Skip to content

Quantized model fails to load on Windows/Linux #271

@LukaDarsalia

Description

@LukaDarsalia

Backend impacted

The PyTorch implementation

Operating system

Linux

Hardware

GPU with CUDA

Description

When trying to load quantized Moshi models (kyutai/moshiko-pytorch-q8 orkyutai/moshika-pytorch-q8) on both Windows and Docker Compose, the app crashes during model initialization due to a meta device issue.

RuntimeError: All input tensors need to be on the same GPU, but found some tensors to not be on a GPU:
[(torch.Size([4096, 4096]), device(type='meta'))]

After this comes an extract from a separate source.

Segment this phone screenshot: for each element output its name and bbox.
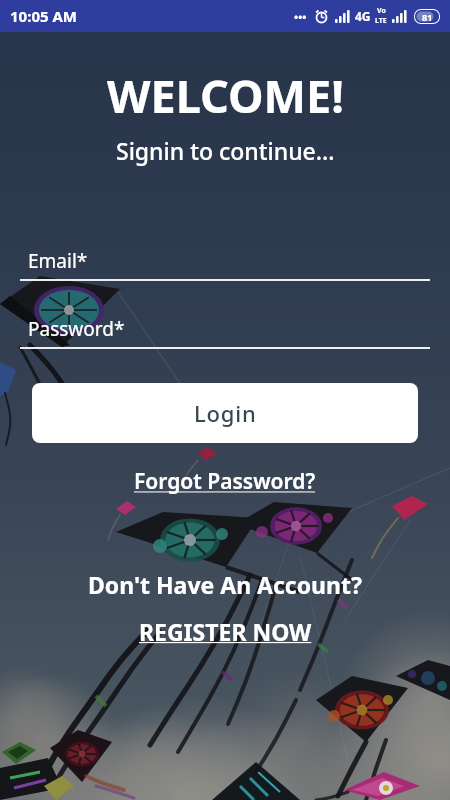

Traceback points to QLinear:

CB, SCB, _ = bnbF.int8_vectorwise_quant(weight.data.to(torch.float16))

Platforms Tested

  • Windows 10 (Anaconda, CUDA available)
  • Docker Compose (Ubuntu-based container)

Steps to Reproduce

Run python -m moshi.server --hf-repo kyutai/moshiko-pytorch-q8 --device cuda .

Suspected Cause

The model is first initialized with fake (meta) tensors, and actual weights are loaded afterward. However, during initialization, replace_linear_with_qlinear() is called, it receives these fake meta tensors and passes them to bitsandbytes quantization routines, which expect real tensors on a valid device (CPU/GPU), not meta.

Extra information



[Info] loading mimi


[Info] mimi loaded


[Info] loading moshi


Traceback (most recent call last):


File "/usr/local/lib/python3.10/runpy.py", line 196, in _run_module_as_main


return _run_code(code, main_globals, None,


File "/usr/local/lib/python3.10/runpy.py", line 86, in _run_code


exec(code, run_globals)


File "/app/moshi/server.py", line 291, in <module>


main()


File "/app/moshi/server.py", line 237, in main


lm = checkpoint_info.get_moshi(device=args.device, dtype=args.dtype, fuse_lora=args.fuse_lora)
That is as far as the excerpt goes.